Notably, at a healthy physiological condition, plasma calcium levels are tightly regulated and maintained within narrow limits34. However, ethanol is known to temporarily lower plasma calcium concentrations in a dose-dependent manner by decreasing secretion of parathyroid hormone and accelerating calcium excretion into the urine35,36,37. The effect of calcium treatment has been investigated and showed that increased calcium concentrations in alcohol-dependent individuals was associated with attenuation in the intensity of alcohol withdrawal symptoms33. Elevated plasma calcium levels were also correlated with decreased alcohol craving in dependent patients undergoing detoxification treatment32. In addition, plasma calcium in acamprosate treated patients has been measured, but with conflicting outcomes. On one hand, propensity to relapse did not correlate with plasma calcium levels31,38, but on the other hand, positive treatment outcome correlated with elevated plasma calcium levels in abstinent alcohol-dependent patients12,39.

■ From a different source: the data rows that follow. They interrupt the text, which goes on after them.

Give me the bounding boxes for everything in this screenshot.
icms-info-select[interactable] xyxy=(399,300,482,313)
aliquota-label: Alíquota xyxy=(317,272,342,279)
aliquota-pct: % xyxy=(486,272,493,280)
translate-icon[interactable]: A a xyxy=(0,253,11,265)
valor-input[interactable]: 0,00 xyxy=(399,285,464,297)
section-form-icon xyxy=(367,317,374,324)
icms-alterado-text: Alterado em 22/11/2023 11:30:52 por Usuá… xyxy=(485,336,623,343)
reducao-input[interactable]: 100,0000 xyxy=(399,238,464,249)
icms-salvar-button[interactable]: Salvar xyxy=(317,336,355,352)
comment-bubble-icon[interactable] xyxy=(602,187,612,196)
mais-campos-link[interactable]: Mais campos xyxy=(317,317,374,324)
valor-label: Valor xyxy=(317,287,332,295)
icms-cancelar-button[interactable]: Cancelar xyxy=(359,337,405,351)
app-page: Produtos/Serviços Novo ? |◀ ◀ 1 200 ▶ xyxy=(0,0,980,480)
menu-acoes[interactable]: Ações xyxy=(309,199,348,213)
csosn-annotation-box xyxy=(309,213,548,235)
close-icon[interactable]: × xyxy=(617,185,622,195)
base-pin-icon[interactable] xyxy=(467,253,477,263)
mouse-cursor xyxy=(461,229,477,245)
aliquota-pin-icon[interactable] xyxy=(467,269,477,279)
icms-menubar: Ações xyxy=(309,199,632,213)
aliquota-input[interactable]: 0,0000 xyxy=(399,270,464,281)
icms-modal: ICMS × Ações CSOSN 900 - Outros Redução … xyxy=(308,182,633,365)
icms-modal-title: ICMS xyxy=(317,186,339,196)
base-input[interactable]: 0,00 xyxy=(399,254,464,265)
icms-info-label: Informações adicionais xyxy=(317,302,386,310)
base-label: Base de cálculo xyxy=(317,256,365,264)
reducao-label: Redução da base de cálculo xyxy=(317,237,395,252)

As relapse to alcohol consumption is a major challenge among individuals suffering from AUD, the ADE was evaluated in the present study. While several studies have shown acamprosate to fully suppress the ethanol intake following an alcohol deprivation period in rats12,26,40, other studies have reported a rapid tolerance development and no reduction in ADE17,21. In this study, we found the combination of calcium and sodium acamprosate to inhibit the ADE following treatment in drug naïve rats whereas no attenuation of the ADE was evident for the drug combination in animals previously exposed to drug treatment. The reason for discrepancies between drug-induced influence on ADE following acute and repeated administration may be several. Perhaps the most likely explanation would be the treatment regimen, where acute or shorter periods of acamprosate treatment suppresses the ADE12,26,40, whereas administration for a longer period of time does not suppress the ADE as clearly17,21. The lack of effect on the ADE may suggest development of tolerance to the ethanol intake modifying effects of the combination of calcium and sodium acamprosate, an effect that for regular acamprosate was found to be related to a loss of ability to increase dopamine22. Interestingly, calcium chloride was previously demonstrated to inhibit ADE following acute administration12 whereas repeated administration in the present study failed to influence ADE. This would then suggest that calcium may contribute to the loss of effect over time. However, the genetic background could also have had a potential impact on the effect on ADE. We used different batches of outbred rats in the current study and genetic heterogeneity has been shown to influence both ADE as well as other types of behavior in rat lines selectively bred for alcohol-preference41. In human studies some attempts of genetic analysis have been forwarded in order to decrease the NNT for acamprosate42,43. Increased knowledge of possible genetic components in the response to acamprosate could possibly facilitate a positive treatment outcome in AUD patients. Whether tolerance develops to the ethanol-intake reducing effects of acamprosate and if this is clinically relevant or merely a rodent-specific phenomenon needs to be further explored.

In conclusion, administration of sodium N-acetylhomotaurine in combination with calcium chloride increases nAc taurine and produces enhanced effects on dopamine output and a robust reduction of ethanol intake in the rat. Our findings indicate that, although calcium in recent years has gained attention as the active part in acamprosate, the modest effectiveness on dopamine neurotransmission of calcium is significantly enhanced when combined with N-acetylhomotaurine. The present results support our previous findings15 that the N-acetylhomotaurine part of acamprosate indeed mediates pharmacological effects, but do not dismiss the value of the calcium moiety and the possibility that several mechanisms are involved to produce the drug´s beneficial effects on alcohol intake.